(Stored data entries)
====

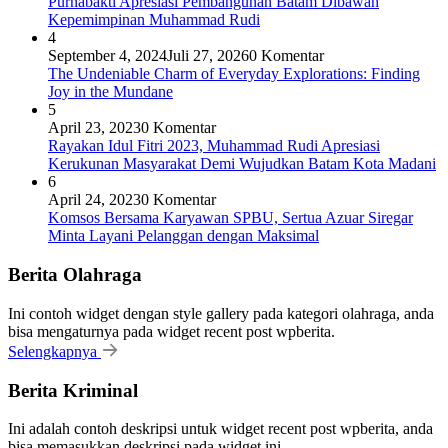
Purnabakti Apresiasi Pembangunan Batam Dibawah
Kepemimpinan Muhammad Rudi
4
September 4, 2024
Juli 27, 2026
0 Komentar
The Undeniable Charm of Everyday Explorations: Finding
Joy in the Mundane
5
April 23, 2023
0 Komentar
Rayakan Idul Fitri 2023, Muhammad Rudi Apresiasi
Kerukunan Masyarakat Demi Wujudkan Batam Kota Madani
6
April 24, 2023
0 Komentar
Komsos Bersama Karyawan SPBU, Sertua Azuar Siregar
Minta Layani Pelanggan dengan Maksimal
Berita Olahraga
Ini contoh widget dengan style gallery pada kategori olahraga, anda
bisa mengaturnya pada widget recent post wpberita.
Selengkapnya
Berita Kriminal
Ini adalah contoh deskripsi untuk widget recent post wpberita, anda
bisa memasukkan deskripsi pada widget ini.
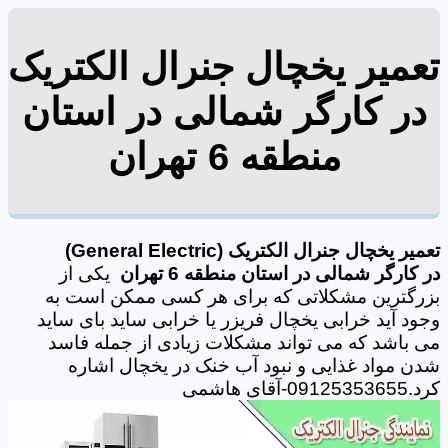
تعمیر یخچال جنرال الکتریک
در کارگر شمالی در استان
منطقه 6 تهران
تعمیر یخچال جنرال الکتریک (General Electric)
در کارگر شمالی در استان منطقه 6 تهران
یکی از
بزرگترین مشکلاتی که برای هر کسی ممکن است به
وجود آید خرابی یخچال فریزر یا خرابی ساید بای ساید
می باشد که می تواند مشکلات زیادی از جمله فاسد
شدن مواد غذایی و نبود آب خنک در یخچال اشاره
کرد.09125353655-آقای هاشمی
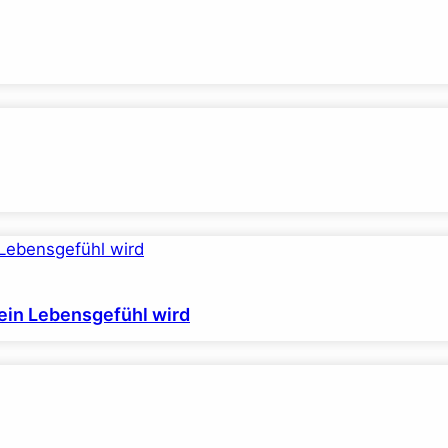
ein Lebensgefühl wird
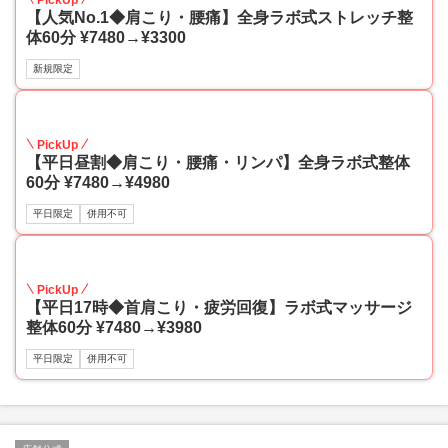
PickUp
【人気No.1◆肩こり・腰痛】全身ラボ式ストレッチ整
体60分 ¥7480→¥3300
新規限定
33
PickUp
【平日昼割◆肩こり・腰痛・リンパ】全身ラボ式整体
60分 ¥7480→¥4980
平日限定
併用不可
46
PickUp
【平日17時◆首肩こり・疲労回復】ラボ式マッサージ
整体60分 ¥7480→¥3980
平日限定
併用不可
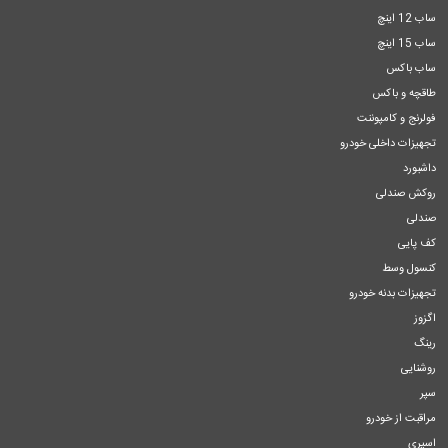
ساب 12 اینچ
ساب 15 اینچ
ساب باکس
طاقچه و باکس
فولرنج و کامپوننت
تجهیزات داخلی خودرو
داشبورد
روکش صندلی
صندلی
کف پایی
کنسول وسط
تجهیزات بدنه خودرو
اگزوز
رینگ
روشنایی
سپر
مراقبت از خودرو
اسپری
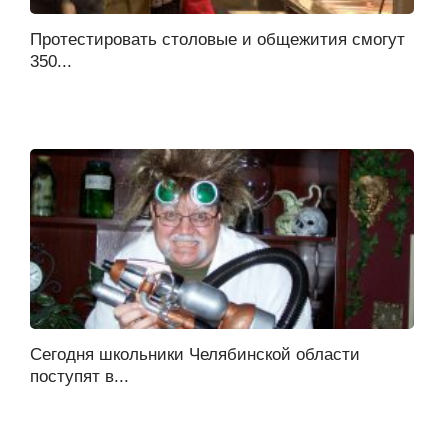
Протестировать столовые и общежития смогут
350...
Сегодня школьники Челябинской области
поступят в...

====

* _Work required_:
Set down every record once more, word for word, without pictures.

* _Answer to this task_:
Purnabakti Apresiasi Pembangunan Batam Dibawah
Kepemimpinan Muhammad Rudi
4
September 4, 2024
Juli 27, 2026
0 Komentar
The Undeniable Charm of Everyday Explorations: Finding
Joy in the Mundane
5
April 23, 2023
0 Komentar
Rayakan Idul Fitri 2023, Muhammad Rudi Apresiasi
Kerukunan Masyarakat Demi Wujudkan Batam Kota Madani
6
April 24, 2023
0 Komentar
Komsos Bersama Karyawan SPBU, Sertua Azuar Siregar
Minta Layani Pelanggan dengan Maksimal
Berita Olahraga
Ini contoh widget dengan style gallery pada kategori olahraga, anda
bisa mengaturnya pada widget recent post wpberita.
Selengkapnya
Berita Kriminal
Ini adalah contoh deskripsi untuk widget recent post wpberita, anda
bisa memasukkan deskripsi pada widget ini.
تعمیر یخچال جنرال الکتریک
در کارگر شمالی در استان
منطقه 6 تهران
تعمیر یخچال جنرال الکتریک (General Electric)
در کارگر شمالی در استان منطقه 6 تهران
یکی از
بزرگترین مشکلاتی که برای هر کسی ممکن است به
وجود آید خرابی یخچال فریزر یا خرابی ساید بای ساید
می باشد که می تواند مشکلات زیادی از جمله فاسد
شدن مواد غذایی و نبود آب خنک در یخچال اشاره
کرد.09125353655-آقای هاشمی
ein Lebensgefühl wird
PickUp
【人気No.1◆肩こり・腰痛】全身ラボ式ストレッチ整
体60分 ¥7480→¥3300
新規限定
33
PickUp
【平日昼割◆肩こり・腰痛・リンパ】全身ラボ式整体
60分 ¥7480→¥4980
平日限定
併用不可
46
PickUp
【平日17時◆首肩こり・疲労回復】ラボ式マッサージ
整体60分 ¥7480→¥3980
平日限定
併用不可
ساب 12 اینچ
ساب 15 اینچ
ساب باکس
طاقچه و باکس
فولرنج و کامپوننت
تجهیزات داخلی خودرو
داشبورد
روکش صندلی
صندلی
کف پایی
کنسول وسط
تجهیزات بدنه خودرو
اگزوز
رینگ
روشنایی
سپر
مراقبت از خودرو
اسپری
Протестировать столовые и общежития смогут
350...
Сегодня школьники Челябинской области
поступят в...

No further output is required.